═══ Records for the exercise ═══

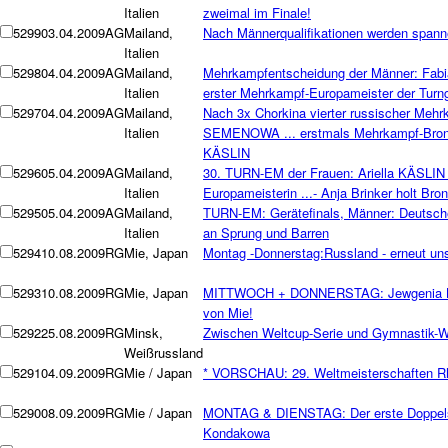
Italien
zweimal im Finale!
5299
03.04.2009
AG
Mailand,
Nach Männerqualifikationen werden spanne
Italien
5298
04.04.2009
AG
Mailand,
Mehrkampfentscheidung der Männer: Fa
Italien
erster Mehrkampf-Europameister der Turn
5297
04.04.2009
AG
Mailand,
Nach 3x Chorkina vierter russischer Mehr
Italien
SEMENOWA ... erstmals Mehrkampf-Bronze
KÄSLIN
5296
05.04.2009
AG
Mailand,
30. TURN-EM der Frauen: Ariella KÄSLIN 
Italien
Europameisterin ...- Anja Brinker holt Bro
5295
05.04.2009
AG
Mailand,
TURN-EM: Gerätefinals, Männer: Deutsch
Italien
an Sprung und Barren
5294
10.08.2009
RG
Mie, Japan
Montag -Donnerstag:Russland - erneut un
5293
10.08.2009
RG
Mie, Japan
MITTWOCH + DONNERSTAG: Jewgenia Kan
von Mie!
5292
25.08.2009
RG
Minsk,
Zwischen Weltcup-Serie und Gymnastik-
Weißrussland
5291
04.09.2009
RG
Mie / Japan
* VORSCHAU: 29. Weltmeisterschaften R
5290
08.09.2009
RG
Mie / Japan
MONTAG & DIENSTAG: Der erste Doppels
Kondakowa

═══

* _What needs to be done_
Restate each entry word for word, please, but drop any images it holds.

* _Output_
Italien
zweimal im Finale!
5299
03.04.2009
AG
Mailand,
Nach Männerqualifikationen werden spanne
Italien
5298
04.04.2009
AG
Mailand,
Mehrkampfentscheidung der Männer: Fa
Italien
erster Mehrkampf-Europameister der Turn
5297
04.04.2009
AG
Mailand,
Nach 3x Chorkina vierter russischer Mehr
Italien
SEMENOWA ... erstmals Mehrkampf-Bronze
KÄSLIN
5296
05.04.2009
AG
Mailand,
30. TURN-EM der Frauen: Ariella KÄSLIN 
Italien
Europameisterin ...- Anja Brinker holt Bro
5295
05.04.2009
AG
Mailand,
TURN-EM: Gerätefinals, Männer: Deutsch
Italien
an Sprung und Barren
5294
10.08.2009
RG
Mie, Japan
Montag -Donnerstag:Russland - erneut un
5293
10.08.2009
RG
Mie, Japan
MITTWOCH + DONNERSTAG: Jewgenia Kan
von Mie!
5292
25.08.2009
RG
Minsk,
Zwischen Weltcup-Serie und Gymnastik-
Weißrussland
5291
04.09.2009
RG
Mie / Japan
* VORSCHAU: 29. Weltmeisterschaften R
5290
08.09.2009
RG
Mie / Japan
MONTAG & DIENSTAG: Der erste Doppels
Kondakowa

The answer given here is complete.